Osei-Nketia, the son of former Kiwi sprint champ Gus Nketia, was the talk of the sports world last year after winning the Australian title but he has been brought to a sudden halt.
The accident occurred near the college in Wellington late on Friday night.
"I'm not happy – it was unnecessary, it happened in darkness which is the problem," said Henley-Smith, the college's boarding director and a former top sprinter himself.
"This is a good lesson and a number of people are now talking to him about taking responsibility. He's a big boy now.
"He's pretty sad. He says he went over the handlebars – that's his story."

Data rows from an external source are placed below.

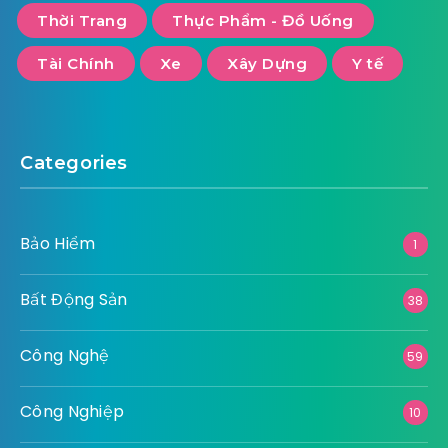
Thời Trang
Thực Phẩm - Đồ Uống
Tài Chính
Xe
Xây Dựng
Y tế
Categories
Bảo Hiểm
1
Bất Động Sản
38
Công Nghệ
59
Công Nghiệp
10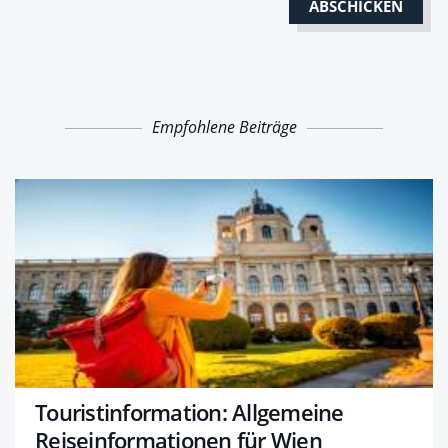
Empfohlene Beiträge
Touristinformation: Allgemeine
Reiseinformationen für Wien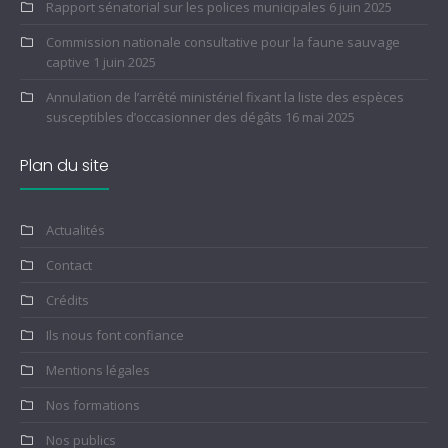
Rapport sénatorial sur les polices municipales
6 juin 2025
Commission nationale consultative pour la faune sauvage
captive
1 juin 2025
Annulation de l’arrêté ministériel fixant la liste des espèces
susceptibles d’occasionner des dégâts
16 mai 2025
Plan du site
Actualités
Contact
Crédits
Ils nous font confiance
Mentions légales
Nos formations
Nos publics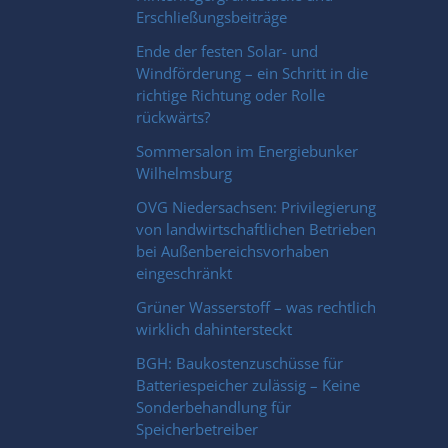
Erschließungsbeiträge
Ende der festen Solar- und
Windförderung – ein Schritt in die
richtige Richtung oder Rolle
rückwärts?
Sommersalon im Energiebunker
Wilhelmsburg
OVG Niedersachsen: Privilegierung
von landwirtschaftlichen Betrieben
bei Außenbereichsvorhaben
eingeschränkt
Grüner Wasserstoff – was rechtlich
wirklich dahintersteckt
BGH: Baukostenzuschüsse für
Batteriespeicher zulässig – Keine
Sonderbehandlung für
Speicherbetreiber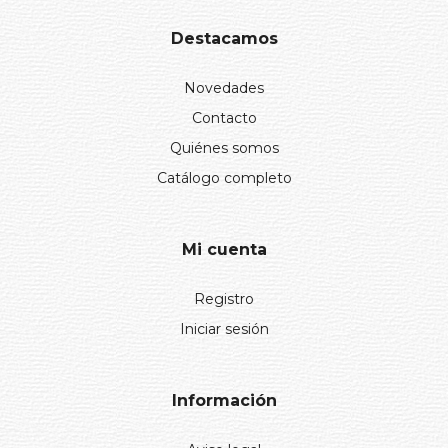
Destacamos
Novedades
Contacto
Quiénes somos
Catálogo completo
Mi cuenta
Registro
Iniciar sesión
Información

National 200m record holder Millar moved from Tauranga to Wellington recently to train with Osei-Nketia, the 100m champion. Henley-Smith said both were making good progress, Millar in particular.
Osei-Nketia's story grabbed the headlines last year, with the youngster choosing to represent New Zealand over Australia even though his family has lived in Canberra since 2011. Raised in Auckland, "Fast Eddie" also has aspirations to be an All Black.
Ranked inside the world's top 54, the Japan Olympics were beckoning. But Olympic qualification has become trickier because of the worldwide pandemic.
Osei-Nkeitia has a best 100m time of 10.19s, with the qualifying mark being 10.05s.
There is also a points qualification system but that route is problematic because New Zealand's Covid-19 quarantine requirements make travel to events in Australia too costly.
Meeting the qualification time is regarded as the only surefire way of satisfying the Olympic selectors.
With the 2020 Tokyo Olympics postponed for a year, Osei-Nketia has been able to make major headway with his education which has delighted everyone involved, Henley-Smith said.
But the cycle crash has put a spoke in his wheels.
"I'd call this a minor setback," Henley-Smith said.
"One of the first things I asked is 'have you rung your dad yet?' He has now.
"As you can see I'm pretty mad. But young people make mistakes. He will learn from the experience."